*** Records for the exercise ***

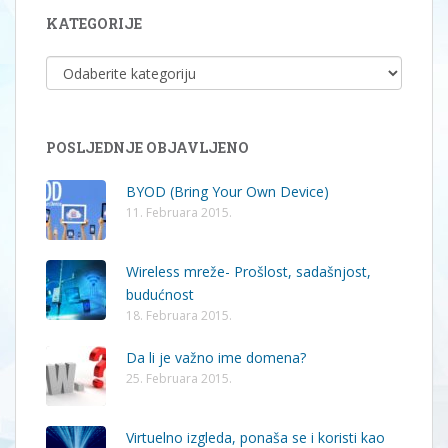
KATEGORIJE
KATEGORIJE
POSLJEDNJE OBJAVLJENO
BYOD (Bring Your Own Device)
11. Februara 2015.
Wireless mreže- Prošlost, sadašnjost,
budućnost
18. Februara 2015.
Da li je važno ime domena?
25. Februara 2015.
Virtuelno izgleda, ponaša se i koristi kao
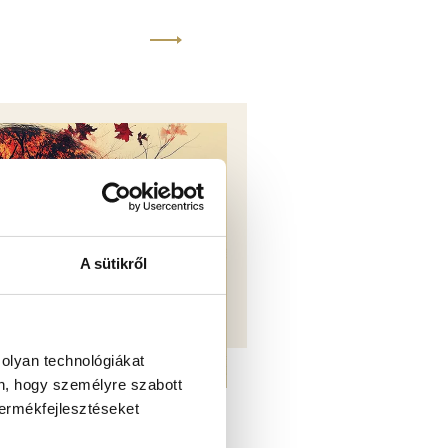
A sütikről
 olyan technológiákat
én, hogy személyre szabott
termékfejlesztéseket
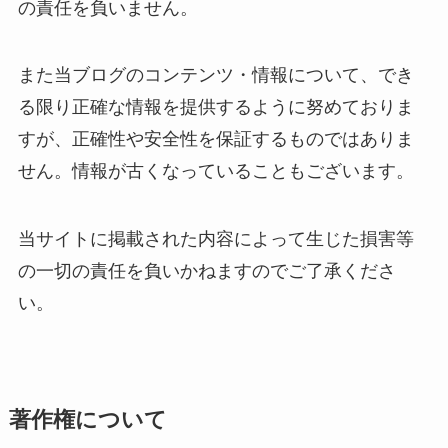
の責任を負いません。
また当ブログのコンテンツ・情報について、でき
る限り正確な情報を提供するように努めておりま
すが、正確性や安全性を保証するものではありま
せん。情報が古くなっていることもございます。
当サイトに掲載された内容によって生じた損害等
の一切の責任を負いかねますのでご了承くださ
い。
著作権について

*** End of Records for the exercise ***
*** Records for the exercise ***

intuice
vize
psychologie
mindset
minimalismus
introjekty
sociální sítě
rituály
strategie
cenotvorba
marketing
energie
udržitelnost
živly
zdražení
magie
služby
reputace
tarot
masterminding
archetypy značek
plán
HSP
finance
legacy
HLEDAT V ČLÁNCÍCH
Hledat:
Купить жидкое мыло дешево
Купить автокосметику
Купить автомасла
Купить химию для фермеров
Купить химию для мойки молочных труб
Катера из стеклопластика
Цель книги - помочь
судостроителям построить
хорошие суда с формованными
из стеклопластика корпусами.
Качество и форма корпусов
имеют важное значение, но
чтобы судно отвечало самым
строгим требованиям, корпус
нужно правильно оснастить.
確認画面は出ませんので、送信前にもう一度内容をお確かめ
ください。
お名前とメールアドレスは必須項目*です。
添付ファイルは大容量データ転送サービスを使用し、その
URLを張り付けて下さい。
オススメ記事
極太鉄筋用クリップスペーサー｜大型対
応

*** End of Records for the exercise ***
*** Records for the exercise ***

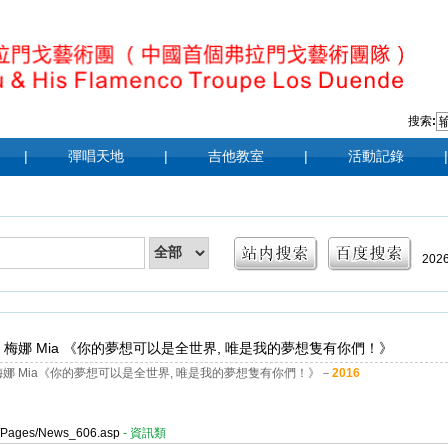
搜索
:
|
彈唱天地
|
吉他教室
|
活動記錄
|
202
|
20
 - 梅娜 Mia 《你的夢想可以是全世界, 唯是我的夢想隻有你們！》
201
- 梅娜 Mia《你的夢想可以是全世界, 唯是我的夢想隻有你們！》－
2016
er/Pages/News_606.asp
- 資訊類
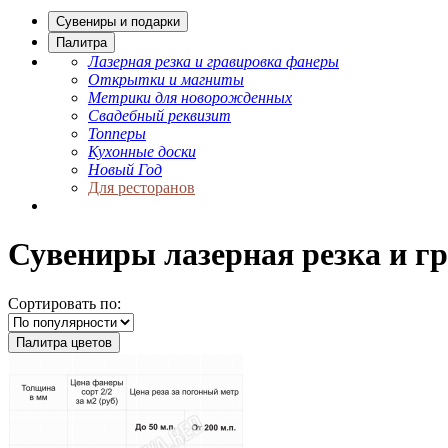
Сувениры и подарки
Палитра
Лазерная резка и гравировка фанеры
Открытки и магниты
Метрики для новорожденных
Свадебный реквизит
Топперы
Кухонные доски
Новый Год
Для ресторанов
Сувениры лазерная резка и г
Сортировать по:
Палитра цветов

*** End of Records for the exercise ***

> **What needs to be done**:
When "Купить" shows up in a line of the material, report that line.

> **Finished task**:
Купить жидкое мыло дешево
Купить автокосметику
Купить автомасла
Купить химию для фермеров
Купить химию для мойки молочных труб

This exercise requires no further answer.